[plt-scheme] to define, or to let

From: Paul Graunke (ptg at ccs.neu.edu)
Date: Tue Mar 23 00:20:12 EST 2004

I've been trying to ignore this thread, so I apologize if I'm repeating
something already said.  Maybe I should have kept ignoring it since
my comments are probably not going to change anything anyway.

I just want to say that I do not understand why anyone would want
to program in a language without a well-defined meaning for each
program.  There are plenty of "more efficient" languages
(not that a *language* could be efficient or inefficient) out there
than Scheme where programs exhibit ambiguous, compiler-dependent
behavior.  Sure, some compilers may produce faster code.  Some
compilers may produce code that consumes more or less memory.
Being able to reason about these implementation details is
important to some degree, but I would much rather know that
my program will either
    1) take too long
    2) exhaust memory
or 3) produce the answer as given by the semantics
than have my program produce the wrong answer.
Adding diverge or raise an exception to the above list would still
leave me happier than producing random stuff.
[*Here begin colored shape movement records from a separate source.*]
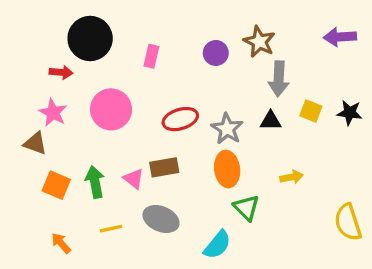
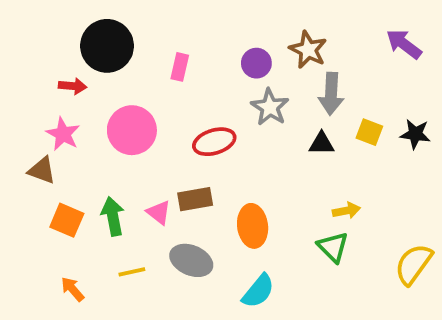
purple arrow: (340, 37) -> (404, 44), turned 40
gray star: (227, 129) -> (270, 107), moved
orange ellipse: (227, 169) -> (253, 226), moved
green triangle: (246, 208) -> (333, 247), moved
yellow semicircle: (348, 222) -> (413, 264), turned 54

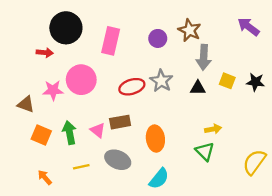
pink rectangle: (180, 67) -> (111, 41), size x1.6
gray star: (270, 107) -> (161, 81), moved
pink star: (63, 134) -> (53, 90), moved, turned -30

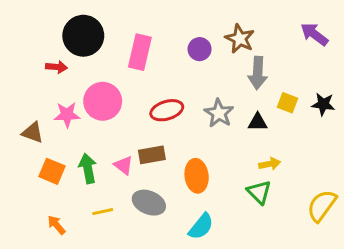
gray star: (161, 81) -> (219, 113), moved
black triangle: (198, 88) -> (258, 122), moved

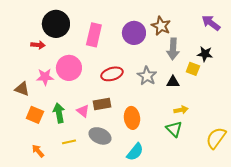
purple circle: (200, 49) -> (134, 33), size x1.5
black star: (323, 104) -> (205, 54), moved

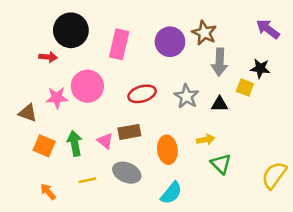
yellow arrow: (181, 110) -> (206, 140), moved

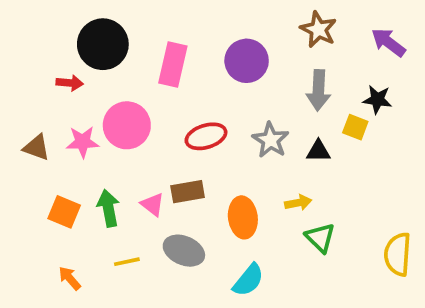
brown star: (204, 33) -> (318, 29), moved
brown triangle: (28, 113) -> (36, 147), moved
yellow semicircle: (274, 175) -> (398, 254), turned -32

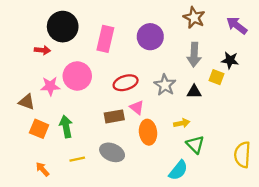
brown triangle: (36, 147) -> (27, 102), moved
pink triangle: (153, 205) -> (137, 107), moved
cyan semicircle: (248, 280) -> (178, 170), moved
Also, trying to debug you code with optimization turned off or
extra print statements that mess up the optimizer and having everything
work fine and then removing the debugging flags and/or print statements
only to see the program cease to function properly is really quite 

When crap like that happens, one can blame the programer.  Someone
I know told me he always writes his code in ANF to avoid this problem.
Sure, one can claim that a programmer should write only code that
is independent of evaluation order (baring time and space consumption).
The question I have then is, how can I tell?  Did I write my code
so that it is independent of evaluation order, or did I mess up?
If the compiler writer cannot write a static analysis that can tell,
how am I supposed to know?  An alternative to analysis is methodical
construction---i.e. write your programs in ANF or CPS so they
pin down the order explicitly.  If one argues that this is the
only reasonable way (or the most reasonable way) to write code,
then design a subset of scheme that accepts *only* programs in
that form.  *Any* time a programmer has to maintain a complex
invariant that depends on code scattered across the source base,
it is always helpful to have the *system* enforce, check, or
maintain the invariant for you.  Just think about memory management.
Wait, never mind.  I don't think I want to hear it.